Show each line of the entries below in which the word "minimize" appears.

━━━━━ Data supplied

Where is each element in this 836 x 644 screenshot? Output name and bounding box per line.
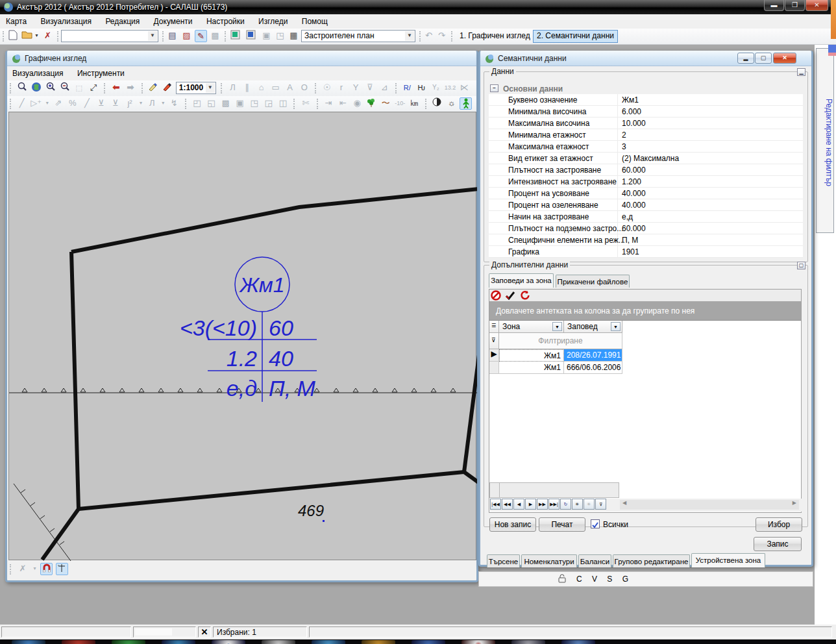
property-row[interactable]: Плътност на застрояване60.000 — [489, 164, 803, 176]
del1-icon[interactable]: ▩ — [219, 97, 232, 110]
cell-order-1[interactable]: 208/26.07.1991 — [564, 349, 622, 362]
minimize-button[interactable]: ▂ — [737, 53, 754, 64]
minimize-button[interactable]: ▬ — [764, 0, 784, 11]
k-icon[interactable]: ⋉ — [458, 82, 471, 94]
menu-izgledi[interactable]: Изгледи — [252, 14, 293, 26]
flag1-icon[interactable]: ⊽ — [364, 82, 376, 94]
flip1-icon[interactable]: ⇥ — [323, 97, 335, 110]
brush-blue-icon[interactable] — [147, 82, 160, 94]
property-row[interactable]: Плътност на подземно застро...60.000 — [489, 223, 803, 234]
grid-hscrollbar[interactable]: ◀▶ — [620, 500, 799, 510]
property-value[interactable]: 1901 — [622, 247, 639, 256]
menu-nastroiki[interactable]: Настройки — [201, 14, 251, 26]
zone-filter-dropdown[interactable]: ▼ — [552, 322, 562, 331]
property-row[interactable]: Процент на усвояване40.000 — [489, 188, 803, 199]
save-button[interactable]: Запис — [754, 537, 802, 551]
collapse-main-data-icon[interactable]: − — [490, 84, 498, 92]
circle-icon[interactable]: O — [298, 82, 310, 94]
tree-icon[interactable] — [365, 97, 378, 110]
box-down-icon[interactable]: ⊻ — [110, 97, 122, 110]
property-row[interactable]: Максимална етажност3 — [489, 141, 803, 153]
choose-button[interactable]: Избор — [756, 517, 802, 532]
all-checkbox[interactable] — [591, 519, 600, 528]
down-icon[interactable]: ⊻ — [95, 97, 107, 110]
collapse-data-button[interactable]: ▁ — [797, 68, 805, 76]
property-row[interactable]: Минимална височина6.000 — [489, 106, 803, 118]
rr-icon[interactable]: ↯ — [168, 97, 180, 110]
property-value[interactable]: 60.000 — [622, 224, 646, 233]
back-icon[interactable]: ⬅ — [110, 82, 123, 94]
hatch-red-icon[interactable]: ▨ — [180, 30, 193, 42]
point-icon[interactable]: ☉ — [321, 82, 333, 94]
h-label-icon[interactable]: Ƕ — [415, 82, 428, 94]
refresh-icon[interactable] — [520, 290, 531, 301]
globe-icon[interactable] — [30, 82, 42, 94]
new-record-button[interactable]: Нов запис — [489, 517, 536, 532]
copy-icon[interactable]: ◫ — [277, 97, 289, 110]
nav-next-page[interactable]: ▶▶ — [537, 499, 548, 510]
flag2-icon[interactable]: ⊿ — [378, 82, 391, 94]
flip2-icon[interactable]: ⇤ — [337, 97, 349, 110]
column-zone[interactable]: Зона▼ — [499, 321, 564, 333]
property-row[interactable]: Графика1901 — [489, 246, 803, 258]
restore-button[interactable]: ▢ — [755, 53, 772, 64]
polyline-icon[interactable]: Л — [227, 82, 239, 94]
property-value[interactable]: 40.000 — [622, 201, 646, 210]
property-value[interactable]: П, М — [622, 236, 638, 245]
property-row[interactable]: Минимална етажност2 — [489, 129, 803, 141]
arc-icon[interactable]: r — [335, 82, 347, 94]
contrast-icon[interactable] — [431, 97, 443, 110]
cell-zone-1[interactable]: Жм1 — [499, 349, 564, 362]
property-value[interactable]: 1.200 — [622, 177, 641, 186]
frame-small-icon[interactable]: ◳ — [275, 30, 285, 42]
line2-icon[interactable]: ╱ — [80, 97, 93, 110]
zoom-select-icon[interactable] — [16, 82, 28, 94]
line-tool-icon[interactable]: ╱ — [16, 97, 28, 110]
dropdown-icon[interactable]: ▾ — [44, 97, 50, 110]
undo-icon[interactable]: ↶ — [423, 30, 435, 42]
redo-icon[interactable]: ↷ — [436, 30, 448, 42]
thumb2-icon[interactable]: ◱ — [205, 97, 217, 110]
graphic-window-titlebar[interactable]: Графичен изглед — [7, 51, 476, 66]
property-row[interactable]: Специфични елементи на реж...П, М — [489, 234, 803, 246]
r-line-icon[interactable]: R/ — [401, 82, 413, 94]
scale-combobox[interactable]: 1:1000▼ — [176, 82, 216, 94]
nav-prev-page[interactable]: ◀◀ — [502, 499, 513, 510]
column-order[interactable]: Заповед▼ — [564, 321, 622, 333]
num-icon[interactable]: 13.2 — [444, 82, 456, 94]
open-folder-icon[interactable] — [21, 30, 33, 42]
snap-dropdown[interactable]: ▾ — [32, 563, 38, 575]
map-canvas[interactable]: Жм1 <3(<10) 60 1.2 40 е,д П, М 469 — [8, 112, 476, 560]
tab-balansi[interactable]: Баланси — [578, 554, 611, 567]
property-value[interactable]: 6.000 — [622, 107, 641, 116]
hatch-icon[interactable]: ▩ — [209, 30, 221, 42]
property-value[interactable]: 40.000 — [622, 189, 646, 198]
nav-next[interactable]: ▶ — [525, 499, 536, 510]
nav-refresh[interactable]: ↻ — [560, 499, 571, 510]
order-filter-dropdown[interactable]: ▼ — [611, 322, 621, 331]
new-document-icon[interactable] — [6, 30, 19, 42]
menu-g-vizualizacia[interactable]: Визуализация — [7, 66, 70, 78]
tab-nomenklaturi[interactable]: Номенклатури — [521, 554, 577, 567]
green-frame-icon[interactable] — [229, 30, 241, 42]
del2-icon[interactable]: ▣ — [234, 97, 246, 110]
open-folder-dropdown[interactable]: ▾ — [34, 30, 40, 42]
cell-zone-2[interactable]: Жм1 — [499, 362, 564, 374]
tab-zapovedi[interactable]: Заповеди за зона — [489, 273, 554, 288]
fence-icon[interactable]: ㎞ — [408, 97, 421, 110]
spline-icon[interactable]: Y — [350, 82, 362, 94]
rect-icon[interactable]: ▭ — [269, 82, 282, 94]
edit7-icon[interactable]: ⇗ — [52, 97, 64, 110]
layer-combobox[interactable]: ▼ — [61, 30, 158, 42]
maximize-button[interactable]: ❐ — [785, 0, 805, 11]
property-row[interactable]: Буквено означениеЖм1 — [489, 94, 803, 106]
dark-frame-icon[interactable]: ▦ — [288, 30, 300, 42]
path2-icon[interactable]: ȷ² — [124, 97, 136, 110]
property-row[interactable]: Максимална височина10.000 — [489, 118, 803, 129]
property-row[interactable]: Вид етикет за етажност(2) Максимална — [489, 153, 803, 164]
pi-icon[interactable]: Л — [146, 97, 158, 110]
windows-taskbar[interactable] — [0, 639, 836, 644]
expand-extra-button[interactable]: ▢ — [797, 262, 805, 269]
green-figure-icon[interactable] — [460, 97, 472, 110]
tools-icon[interactable]: ✗ — [42, 30, 54, 42]
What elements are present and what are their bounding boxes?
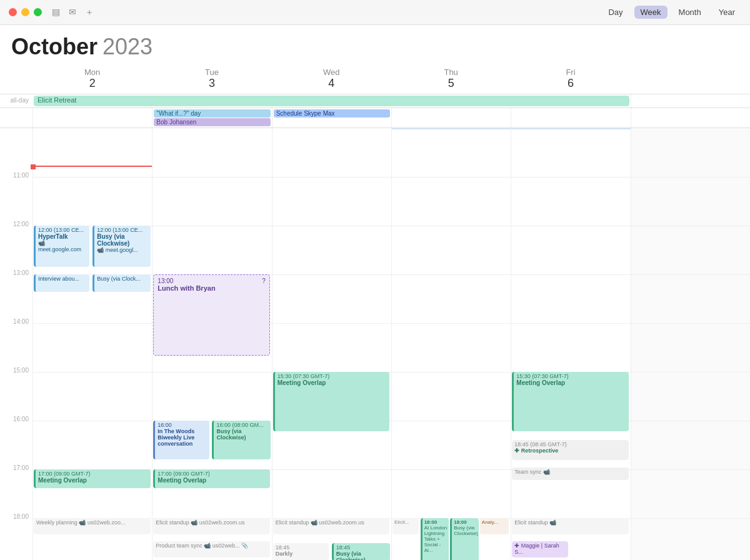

━━━━━━━━━━

▶ [Solution for this task]
minimize-button[interactable]: ▂ — [737, 53, 754, 64]
minimize-button[interactable]: ▬ — [764, 0, 784, 11]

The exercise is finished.